Segment Open

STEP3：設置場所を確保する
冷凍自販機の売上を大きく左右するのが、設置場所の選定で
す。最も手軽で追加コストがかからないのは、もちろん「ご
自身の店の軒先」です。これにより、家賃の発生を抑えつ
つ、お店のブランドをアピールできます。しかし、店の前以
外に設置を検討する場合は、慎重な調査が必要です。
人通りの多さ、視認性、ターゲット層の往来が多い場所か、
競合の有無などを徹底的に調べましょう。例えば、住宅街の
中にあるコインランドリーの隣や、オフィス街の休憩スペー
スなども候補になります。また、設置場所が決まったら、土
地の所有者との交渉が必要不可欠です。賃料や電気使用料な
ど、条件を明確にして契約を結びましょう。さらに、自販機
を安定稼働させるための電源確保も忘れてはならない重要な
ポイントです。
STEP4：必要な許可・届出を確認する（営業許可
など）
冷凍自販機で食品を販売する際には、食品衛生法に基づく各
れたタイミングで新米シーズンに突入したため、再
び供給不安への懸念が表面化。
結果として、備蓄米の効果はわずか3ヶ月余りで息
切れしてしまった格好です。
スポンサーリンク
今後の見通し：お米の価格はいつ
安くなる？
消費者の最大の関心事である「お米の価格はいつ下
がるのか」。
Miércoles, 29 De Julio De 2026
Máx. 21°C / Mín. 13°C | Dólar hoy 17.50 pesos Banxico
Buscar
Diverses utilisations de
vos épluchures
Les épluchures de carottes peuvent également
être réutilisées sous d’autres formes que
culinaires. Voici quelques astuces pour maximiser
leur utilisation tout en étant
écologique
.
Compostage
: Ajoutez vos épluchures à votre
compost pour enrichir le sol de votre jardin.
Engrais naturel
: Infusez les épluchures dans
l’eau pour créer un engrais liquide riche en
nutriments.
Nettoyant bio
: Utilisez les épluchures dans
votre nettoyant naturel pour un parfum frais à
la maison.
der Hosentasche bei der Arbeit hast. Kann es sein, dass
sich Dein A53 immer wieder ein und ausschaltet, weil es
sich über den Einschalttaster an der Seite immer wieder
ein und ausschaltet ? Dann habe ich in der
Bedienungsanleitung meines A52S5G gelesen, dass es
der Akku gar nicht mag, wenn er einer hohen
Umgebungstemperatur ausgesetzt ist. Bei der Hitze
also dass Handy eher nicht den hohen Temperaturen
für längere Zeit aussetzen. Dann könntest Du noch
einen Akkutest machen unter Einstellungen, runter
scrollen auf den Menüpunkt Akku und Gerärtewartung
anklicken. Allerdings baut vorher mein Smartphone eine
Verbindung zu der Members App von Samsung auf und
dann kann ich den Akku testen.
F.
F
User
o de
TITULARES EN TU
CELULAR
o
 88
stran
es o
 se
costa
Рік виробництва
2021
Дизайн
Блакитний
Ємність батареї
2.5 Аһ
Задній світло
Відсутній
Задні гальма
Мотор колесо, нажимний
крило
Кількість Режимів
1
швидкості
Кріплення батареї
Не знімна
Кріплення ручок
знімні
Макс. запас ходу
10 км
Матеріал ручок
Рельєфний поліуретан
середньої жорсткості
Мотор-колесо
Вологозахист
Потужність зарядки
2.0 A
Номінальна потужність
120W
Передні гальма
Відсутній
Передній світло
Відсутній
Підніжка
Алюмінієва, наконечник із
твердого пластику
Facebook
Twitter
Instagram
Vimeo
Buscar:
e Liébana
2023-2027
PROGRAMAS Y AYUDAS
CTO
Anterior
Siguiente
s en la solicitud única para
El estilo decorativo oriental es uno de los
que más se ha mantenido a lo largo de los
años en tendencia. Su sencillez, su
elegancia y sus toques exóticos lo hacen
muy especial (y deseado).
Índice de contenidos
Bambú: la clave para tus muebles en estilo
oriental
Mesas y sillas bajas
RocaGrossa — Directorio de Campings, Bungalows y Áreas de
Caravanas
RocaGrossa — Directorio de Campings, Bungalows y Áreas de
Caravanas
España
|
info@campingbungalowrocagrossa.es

Segment Closed

Problem to solve:
Repeat exactly the lines above from the one with "scrollen auf den" up to and including the one with "elegancia y sus toques exóticos lo hacen". No other line belongs in the reply.

Solution:
scrollen auf den Menüpunkt Akku und Gerärtewartung
anklicken. Allerdings baut vorher mein Smartphone eine
Verbindung zu der Members App von Samsung auf und
dann kann ich den Akku testen.
F.
F
User
o de
TITULARES EN TU
CELULAR
o
 88
stran
es o
 se
costa
Рік виробництва
2021
Дизайн
Блакитний
Ємність батареї
2.5 Аһ
Задній світло
Відсутній
Задні гальма
Мотор колесо, нажимний
крило
Кількість Режимів
1
швидкості
Кріплення батареї
Не знімна
Кріплення ручок
знімні
Макс. запас ходу
10 км
Матеріал ручок
Рельєфний поліуретан
середньої жорсткості
Мотор-колесо
Вологозахист
Потужність зарядки
2.0 A
Номінальна потужність
120W
Передні гальма
Відсутній
Передній світло
Відсутній
Підніжка
Алюмінієва, наконечник із
твердого пластику
Facebook
Twitter
Instagram
Vimeo
Buscar:
e Liébana
2023-2027
PROGRAMAS Y AYUDAS
CTO
Anterior
Siguiente
s en la solicitud única para
El estilo decorativo oriental es uno de los
que más se ha mantenido a lo largo de los
años en tendencia. Su sencillez, su
elegancia y sus toques exóticos lo hacen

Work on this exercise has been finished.